Спустя много лет, на 35 – ти летие окончания школы, моя бывшая классная сказала, что была уверена в моём поступлении. Я тогда ответил ей: «Спасибо, но поздно. Вы своим равнодушием испортили мне жизнь. Из-за неуверенности в себе я сначала поступил в техникум, потеряв на него три года, а потом ещё шесть лет учился в вечернем институте и работал на стройке».
Далее коротко. После окончания школы решил год поработать, чтобы заработать немного денег на учёбу. С трудом нашёл работу на мебельной фабрике учеником столяра. Работа оказалась тяжёлой. Фактически я был чернорабочим. Из-за сквозняков заболел фурункулёзом.
Летом поехал поступать в Воронеж. Остановился у тёти. Она жила неплохо и мне была гарантирована ночёвка на раскладушке и бесплатная еда.
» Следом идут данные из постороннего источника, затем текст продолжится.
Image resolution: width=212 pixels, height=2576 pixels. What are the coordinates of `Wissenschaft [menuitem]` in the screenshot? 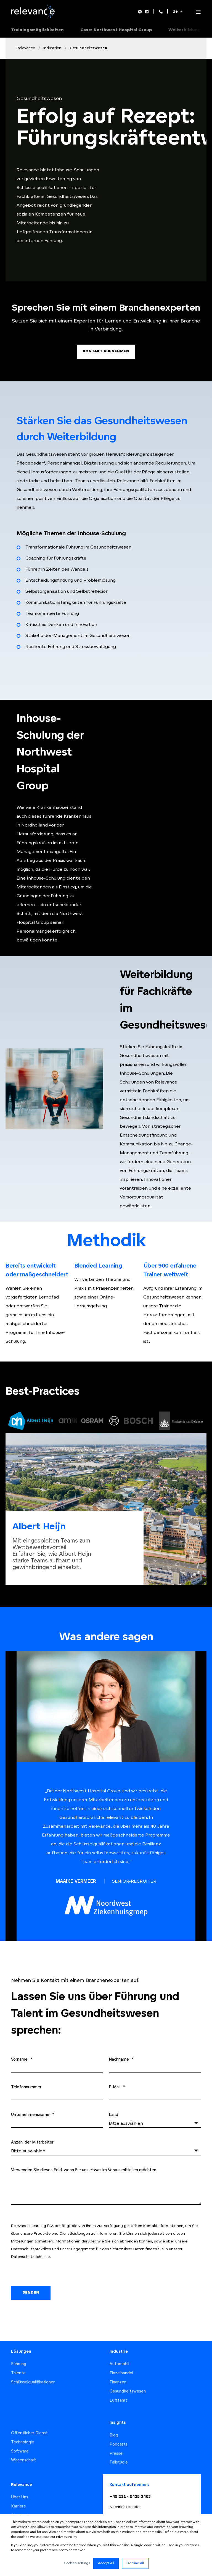 It's located at (23, 2448).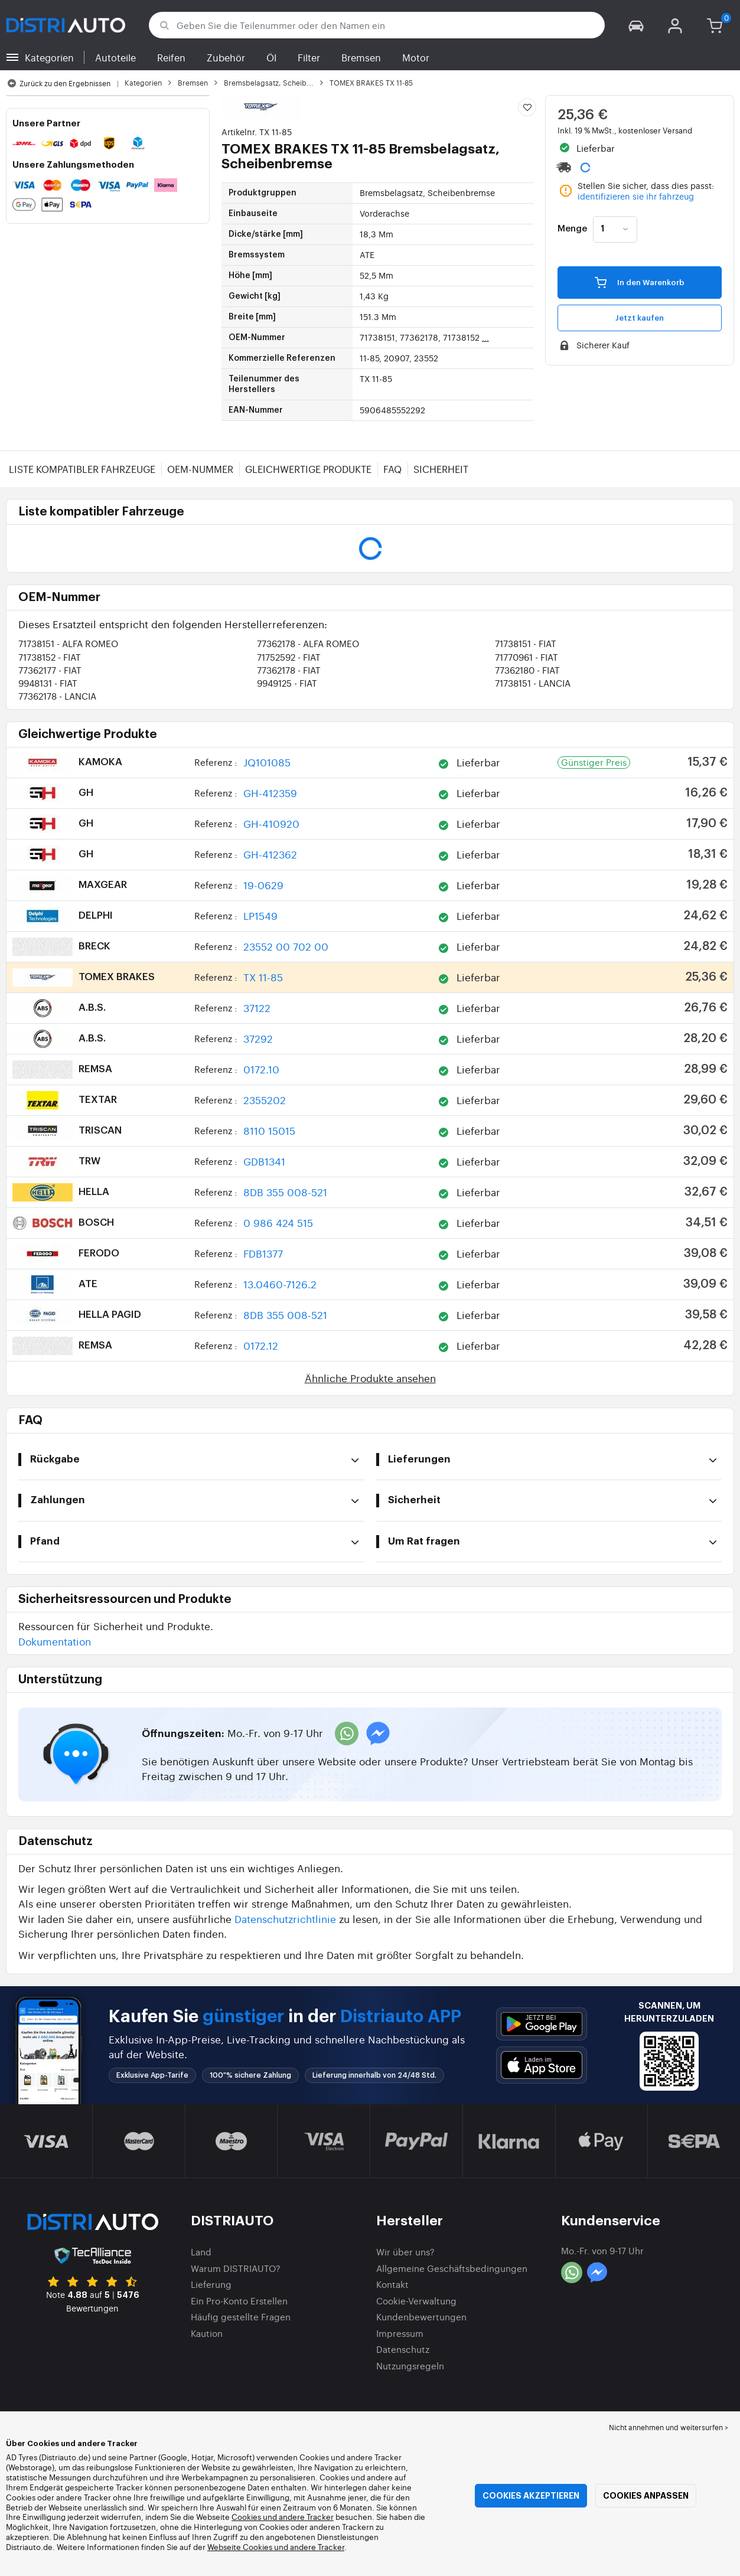 The height and width of the screenshot is (2576, 740). I want to click on 71752592, so click(289, 657).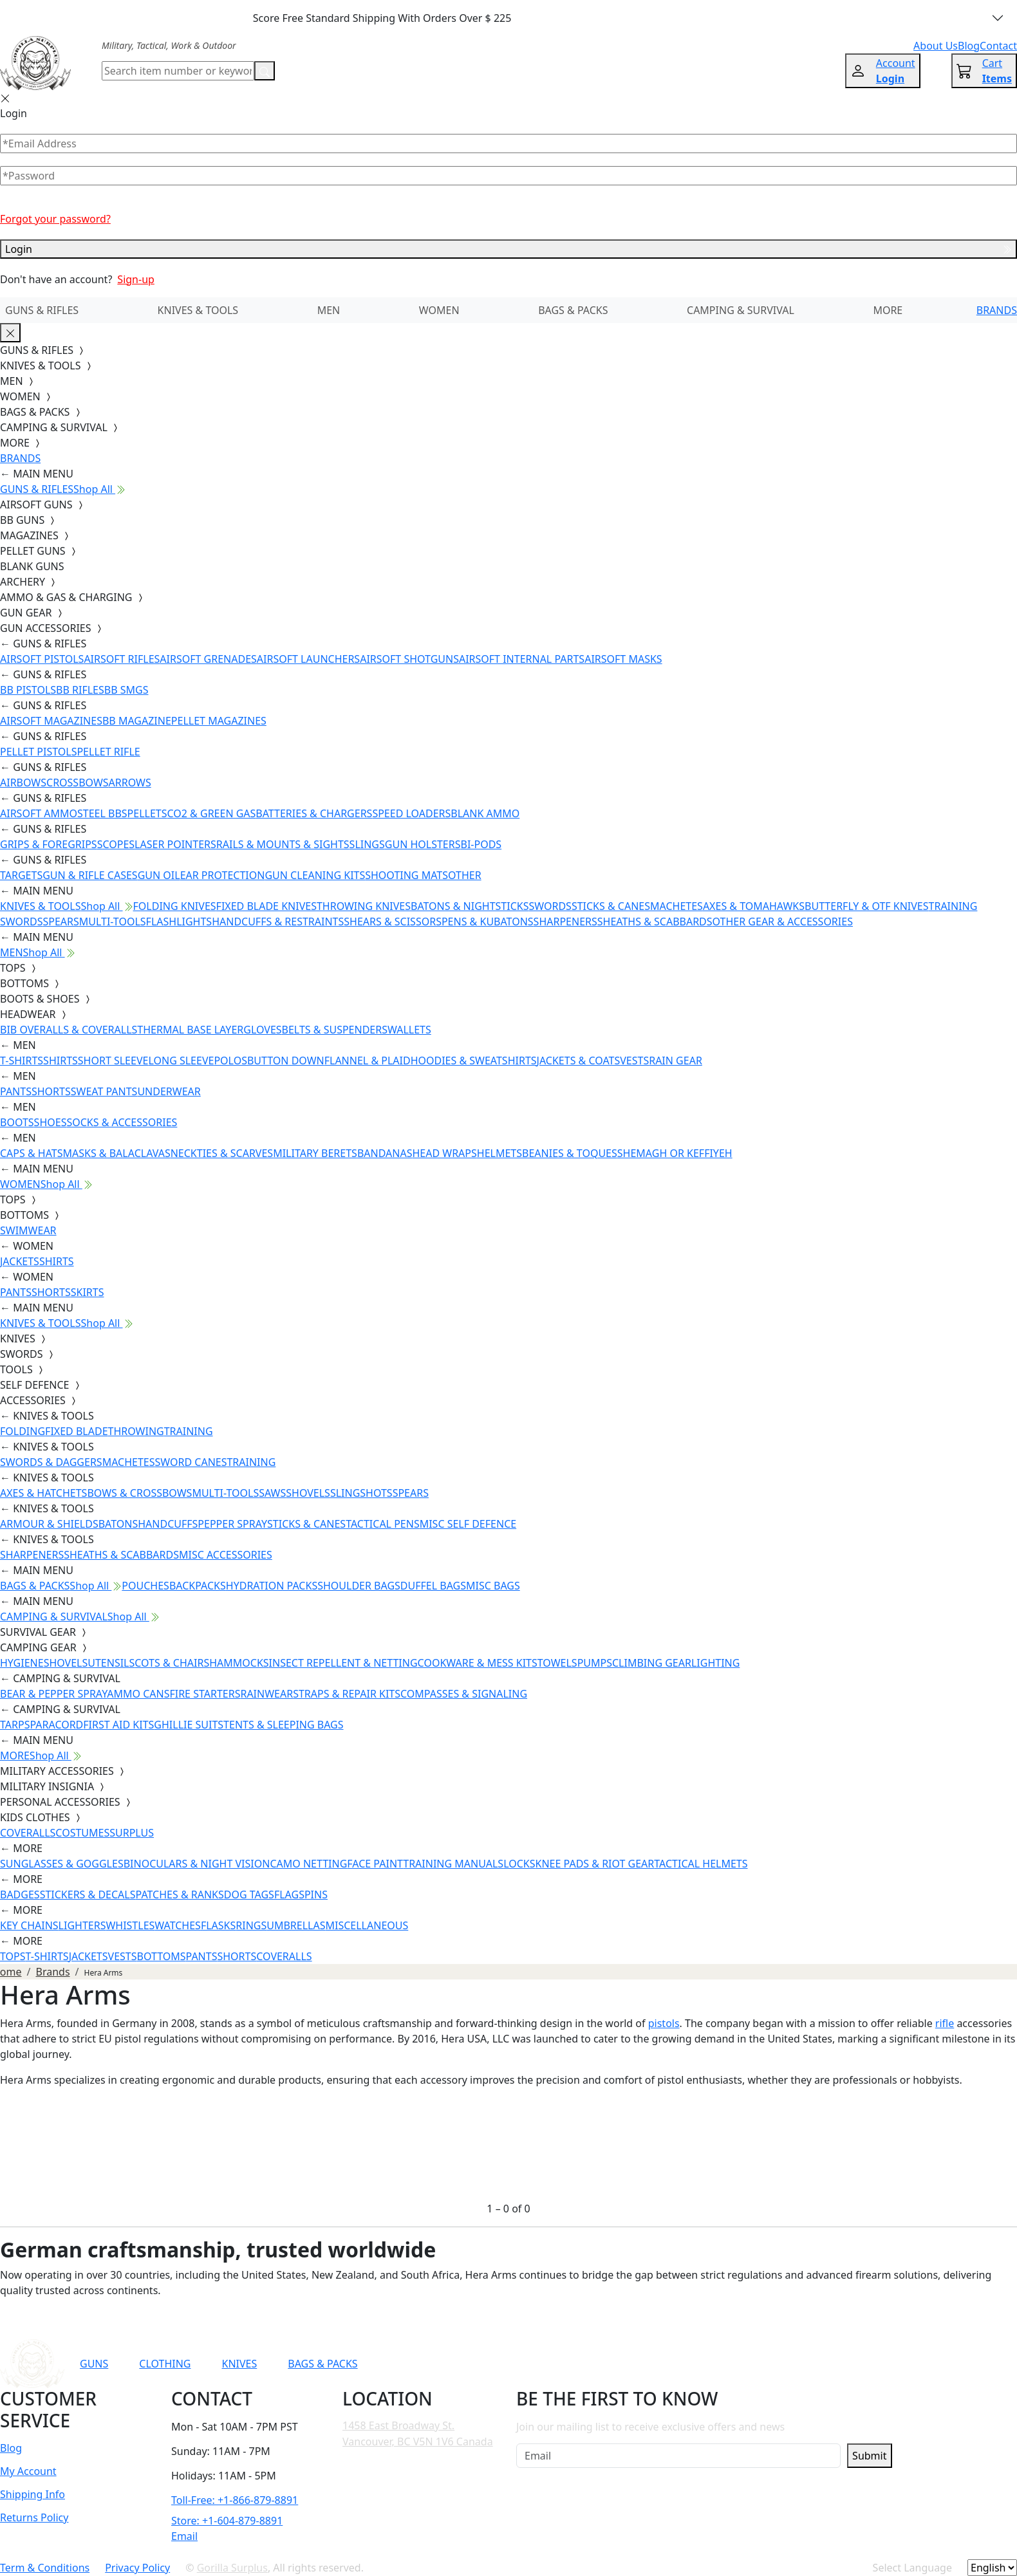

Поступил в монтажный техникум на отделение ПГС – промышленное и гражданское строительство. Моя мечта детства, выучиться на строителя, начала сбываться. Послал маме телеграмму о поступлении. Потом она рассказывала мне. Шла с телеграммой и плакала. Встретила знакомую, та спросила: «Что ты плачешь»? Мать ответила, что получила от меня телеграмму о поступлении в техникум. – Что ж ты плачешь? Надо радоваться. – С одной стороны я рада, с другой – осталась одна, - сказала мать. Я всю жизнь чувствовал вину за то, что оставил её и уехал в другой город. Старался чаще бывать у неё. Все отпуска, сначала один, пока был холостой, а потом с семьёй, проводил у матери. И лучшего отпуска мне не надо было. Старался выкроить несколько дней из командировок, чтобы навестить её. А когда уезжал, она бежала за поездом и плакала. Я потом долго не мог успокоиться. Из всех городов: Брянска, Курска, Орла, и даже Минска, Киева (не ближний свет), ухитрялся заскочить в Речицу. Когда получил квартиру, уговаривал мать переехать к нам (она жила с сестрой, сыновья которой тоже разъехались). Но она, ни в какую не захотела переехать. Правда, на зиму приезжала, чтобы пожить с нами и отвлечься от печного отопления и удобств во дворе.
После окончания войны, вдовы долго ждали возвращения своих мужей, пропавших без вести (были редкие случаи возвращения). Многие, не дождавшись, выходили снова замуж. Моя мама тоже ждала, но замуж не собиралась, боялась, что её сынок не уживётся с отчимом.
В техникуме учился на хорошо и отлично. Видно мой троечный аттестат никого не интересовал. Дипломную работу защитил на отлично. С трудом устроился на работу каменщиком. Работа в три смены и в любую погоду была трудной. Поработал помощником мастера и перешёл на проектную работу.
От тёти ушёл, хотя она уговаривала меня пожить у неё, пока крепко не стану на ноги. Поблагодарил любимую тётю, но не остался. Сказал её, что не могу больше сидеть у них на шее. Пора начинать самостоятельную жизнь.
В год окончания техникума, чтобы не расхолаживаться, решил поступать в строительный институт на вечернее отделение. Времени на подготовку оставалось мало, но экзамены сдал успешно: две четвёрки, две пятёрки. Наконец, сочинение написал на четвёрку, а математику - на пятёрку (в школе мне такое и не снилось). Работать и учиться на вечернем было трудно. Приходил с мороза (ещё работал каменщиком), глаза слипались на лекциях. А ещё приходилось думать о еде, стирке белья, да и мотаться по чужим углам. В общем, хлебнул лиха. Но учился хорошо, дипломную работу, как и в техникуме, защитил на отлично.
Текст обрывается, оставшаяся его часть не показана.